Data in storage is cumbersome to move, and the data in the metastore takes a long time to repopulate in other formats. Since only the runtime that executes Hive queries needs replacement, the Trino engine uses the existing metastore metadata and files in storage, and the Trino runtime effectively replaces the Hive runtime that analyzes the data.
Unpacking the Trino Architecture

The Hive connector nomenclature
Notice that the only change in the Trino architecture is the runtime. The HMS still exists, along with the storage. This is not by accident. This design exists to address a common problem faced by many companies. It simplifies migrating from Hive to Trino. Regardless of the storage component used, the runtime uses the HMS, which is why this connector is the Hive connector.

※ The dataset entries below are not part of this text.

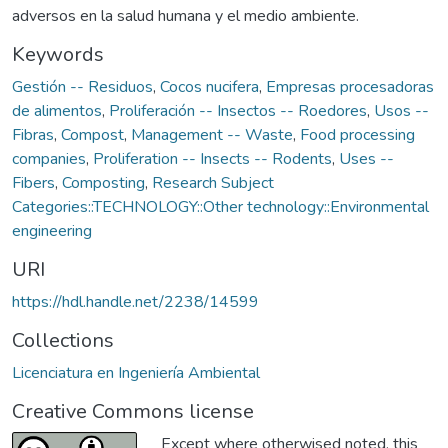
adversos en la salud humana y el medio ambiente.
Keywords
Gestión -- Residuos
,
Cocos nucifera
,
Empresas procesadoras
de alimentos
,
Proliferación -- Insectos -- Roedores
,
Usos --
Fibras
,
Compost
,
Management -- Waste
,
Food processing
companies
,
Proliferation -- Insects -- Rodents
,
Uses --
Fibers
,
Composting
,
Research Subject
Categories::TECHNOLOGY::Other technology::Environmental
engineering
URI
https://hdl.handle.net/2238/14599
Collections
Licenciatura en Ingeniería Ambiental
Creative Commons license
Except where otherwised noted, this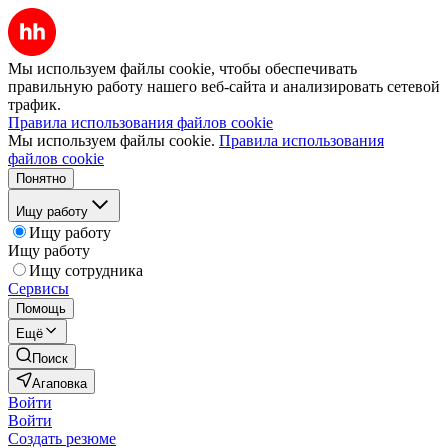
Мы используем файлы cookie, чтобы обеспечивать
правильную работу нашего веб-сайта и анализировать сетевой
трафик.
Правила использования файлов cookie
Мы используем файлы cookie.
Правила использования
файлов cookie
Понятно
Ищу работу
Ищу работу
Ищу работу
Ищу сотрудника
Сервисы
Помощь
Ещё
Поиск
Агаповка
Войти
Войти
Создать резюме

The confusion tends to come from searching for a connector within the context of the storage systems you want to query. You may not even be aware that the metastore is a necessity or even exists. Typically, you look for an S3, GCS, or MinIO connector. All you need is the Hive connector and the HMS to manage the metadata of the objects in your storage.
The Hive Metastore Service
The HMS is the only Hive process used in the entire Trino ecosystem when using the Hive connector. The HMS is actually a simple service with a binary API using the Thrift protocol. This service updates metadata stored in an RDBMS such as PostgreSQL, MySQL, or MariaDB. There are other compatible replacements for the HMS, such as AWS Glue, which is a drop-in replacement.
One last thing. While the Starburst and Open Source Hive connectors share many similarities, Starburst has added several very important features, such as Ranger security integration for role-based access control, and is tested against multiple Cloudera builds. See the documentation for more details here.
Accessing the context trapped in legacy
All of this answers why Hive still matters in the age of AI. Essentially, it all comes down to context. We know that AI is only as effective as the data it can access and understand. For many of our largest customers, the most valuable business context, historical signals, deep operational logs, and multi-year customer trends live in Hadoop or Amazon S3 environments managed by the Hive Metastore. You cannot simply flip a switch and move that much mass overnight.
The Starburst Hive connector is a critical tool for AI readiness because it allows you to activate that data where it lives. By replacing the slow Hive runtime with Starburst, you turn a stagnant archive into a live source of truth for your AI models. You get the speed of modern computing without the multi-year migration tax.
Legacy technology like Hive is a bridge, not a barrier
We exist in a state of transition. While we believe the Icehouse architecture is the ultimate destination for Enterprise Intelligence, the Hive connector is the bridge that ensures no context is left behind.
It allows you to maintain your existing metadata and storage structures while giving your agents and analysts the interactive performance they need today. In the race for context, you win by using everything you have. Starburst gives you the optionality to leverage your Hive foundation while you build toward the future of AI. This ensures that your data strategy is grounded in reality rather than just aspiration.
This article was originally posted on the Trino blog.